◆ **To do**
Report how many lines in the following entries contain "awaits". Nothing else should be given.

◆ **Document structure recognition data**
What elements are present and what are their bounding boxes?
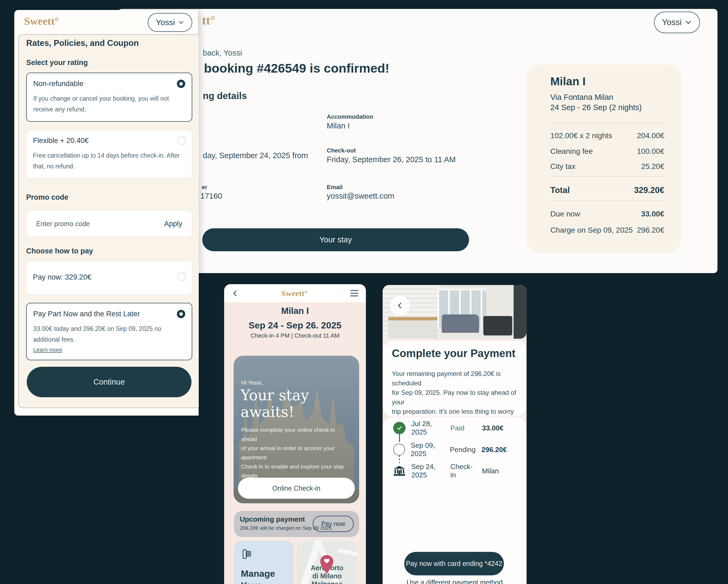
divider — [550, 176, 664, 176]
option-title: Flexible + 20.40€ — [33, 137, 88, 145]
chevron-down-icon — [685, 19, 692, 26]
summary-property-title: Milan I — [550, 75, 664, 88]
different-payment-link[interactable]: Use a different payment method — [383, 579, 526, 584]
line-item: City tax 25.20€ — [550, 162, 664, 171]
pay-option-part-now[interactable]: Pay Part Now and the Rest Later 33.00€ t… — [26, 303, 192, 360]
user-menu-button[interactable]: Yossi — [148, 13, 192, 32]
payment-heading: Complete your Payment — [392, 347, 516, 359]
total-label: Total — [550, 186, 570, 195]
due-now-label: Due now — [550, 210, 580, 218]
apply-promo-button[interactable]: Apply — [164, 220, 182, 228]
due-now-row: Due now 33.00€ — [550, 210, 664, 218]
hero-greeting: Hi Yossi, — [241, 380, 263, 386]
booking-details-heading: ng details — [203, 90, 247, 101]
payment-timeline-card: Jul 28, 2025 Paid 33.00€ Sep 09, 2025 Pe… — [383, 417, 526, 584]
option-description: 33.00€ today and 296.20€ on Sep 09, 2025… — [33, 323, 168, 345]
timeline-status: Paid — [450, 424, 476, 432]
promo-heading: Promo code — [26, 193, 68, 202]
your-stay-button[interactable]: Your stay — [202, 228, 469, 251]
checkout-panel: Sweett° Yossi Rates, Policies, and Coupo… — [14, 10, 199, 416]
phone-value: 17160 — [200, 192, 222, 200]
rating-heading: Select your rating — [26, 59, 88, 67]
timeline-row-paid: Jul 28, 2025 Paid 33.00€ — [393, 420, 503, 436]
welcome-greeting: back, Yossi — [203, 49, 242, 57]
continue-button[interactable]: Continue — [27, 367, 191, 397]
user-menu-label: Yossi — [156, 18, 175, 27]
manage-booking-tile[interactable]: Manage Your — [234, 540, 294, 584]
checkin-value: day, September 24, 2025 from — [203, 151, 308, 160]
user-menu-button[interactable]: Yossi — [654, 11, 700, 33]
mobile-payment-screen: Complete your Payment Your remaining pay… — [383, 285, 526, 584]
checkout-label: Check-out — [327, 147, 356, 154]
map-road — [338, 548, 357, 559]
photo-sofa — [442, 314, 479, 333]
timeline-status: Check-in — [450, 463, 476, 479]
radio-unselected-icon[interactable] — [177, 137, 185, 145]
radio-selected-icon[interactable] — [177, 310, 185, 318]
pay-with-card-button[interactable]: Pay now with card ending *4242 — [404, 552, 504, 575]
hero-title: Your stay awaits! — [241, 387, 309, 420]
line-item-value: 25.20€ — [641, 162, 664, 171]
line-item-label: Cleaning fee — [550, 147, 593, 156]
learn-more-link[interactable]: Learn more — [33, 346, 62, 353]
building-icon — [393, 466, 406, 476]
line-item: Cleaning fee 100.00€ — [550, 147, 664, 156]
mobile-header: Sweett° — [224, 284, 366, 302]
user-menu-label: Yossi — [662, 18, 682, 27]
line-item: 102.00€ x 2 nights 204.00€ — [550, 132, 664, 140]
stay-hero-card: Hi Yossi, Your stay awaits! Please compl… — [234, 356, 359, 503]
timeline-date: Jul 28, 2025 — [411, 420, 445, 436]
email-value: yossit@sweett.com — [327, 192, 394, 200]
photo-shelf — [514, 285, 526, 339]
pay-heading: Choose how to pay — [26, 247, 93, 255]
divider — [550, 200, 664, 201]
stay-dates: Sep 24 - Sep 26. 2025 — [224, 320, 366, 331]
radio-unselected-icon[interactable] — [177, 273, 185, 281]
timeline-amount: 33.00€ — [482, 424, 503, 432]
line-item-value: 100.00€ — [637, 147, 664, 156]
pay-now-button[interactable]: Pay now — [313, 516, 354, 532]
back-chevron-icon — [396, 302, 404, 309]
mobile-stay-screen: Sweett° Milan I Sep 24 - Sep 26. 2025 Ch… — [224, 284, 366, 584]
sweett-logo: Sweett° — [281, 289, 308, 298]
timeline-row-pending: Sep 09, 2025 Pending 296.20€ — [393, 441, 507, 458]
manage-tile-title: Manage Your — [241, 567, 275, 584]
rating-option-flexible[interactable]: Flexible + 20.40€ Free cancellation up t… — [26, 130, 192, 178]
timeline-row-checkin: Sep 24, 2025 Check-in Milan — [393, 463, 499, 479]
rating-option-non-refundable[interactable]: Non-refundable If you change or cancel y… — [26, 73, 192, 122]
line-item-value: 204.00€ — [637, 132, 664, 140]
option-title: Pay Part Now and the Rest Later — [33, 310, 140, 318]
due-now-value: 33.00€ — [641, 210, 664, 218]
checkin-checkout-times: Check-in 4 PM | Check-out 11 AM — [224, 332, 366, 339]
timeline-connector — [399, 434, 400, 442]
phone-label: er — [202, 184, 207, 191]
arrival-guide-tile[interactable]: Aeroporto di Milano Malpensa Arrival Gui… — [297, 540, 357, 584]
pay-option-pay-now[interactable]: Pay now: 329.20€ — [26, 261, 192, 295]
accommodation-label: Accommodation — [327, 113, 373, 120]
checkout-value: Friday, September 26, 2025 to 11 AM — [327, 155, 456, 164]
promo-code-input[interactable]: Enter promo code Apply — [26, 210, 192, 237]
summary-address: Via Fontana Milan — [550, 93, 664, 102]
apartment-photo — [383, 285, 526, 339]
rates-policies-drawer: Rates, Policies, and Coupon Select your … — [18, 34, 199, 408]
line-item-label: 102.00€ x 2 nights — [550, 132, 612, 140]
timeline-date: Sep 09, 2025 — [411, 441, 444, 458]
online-checkin-button[interactable]: Online Check-in — [238, 478, 355, 499]
pending-circle-icon — [393, 444, 405, 455]
booking-confirmation-page: tt° Yossi back, Yossi booking #426549 is… — [118, 9, 718, 273]
total-row: Total 329.20€ — [550, 186, 664, 195]
photo-kitchen-island — [388, 317, 437, 339]
hamburger-menu-icon[interactable] — [350, 288, 358, 298]
back-chevron-icon[interactable] — [232, 290, 239, 297]
summary-dates: 24 Sep - 26 Sep (2 nights) — [550, 103, 664, 112]
map-pin-icon — [319, 555, 334, 574]
building-door-icon — [240, 548, 253, 560]
back-button[interactable] — [390, 296, 410, 315]
confirmation-heading: booking #426549 is confirmed! — [204, 61, 389, 76]
photo-dining-set — [483, 316, 512, 335]
price-summary-card: Milan I Via Fontana Milan 24 Sep - 26 Se… — [526, 64, 681, 253]
radio-selected-icon[interactable] — [177, 80, 185, 88]
option-description: If you change or cancel your booking, yo… — [33, 93, 169, 115]
timeline-date: Sep 24, 2025 — [411, 463, 445, 479]
chevron-down-icon — [178, 20, 184, 25]
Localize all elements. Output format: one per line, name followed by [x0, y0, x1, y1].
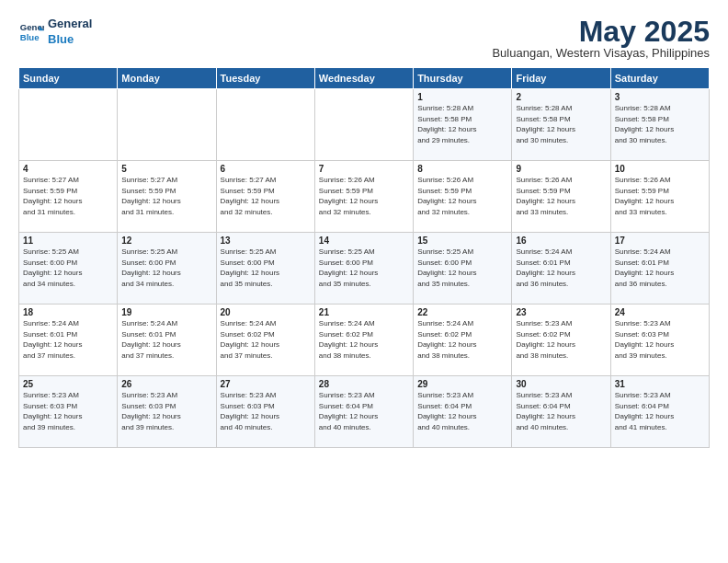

◆ **Result for this task**
2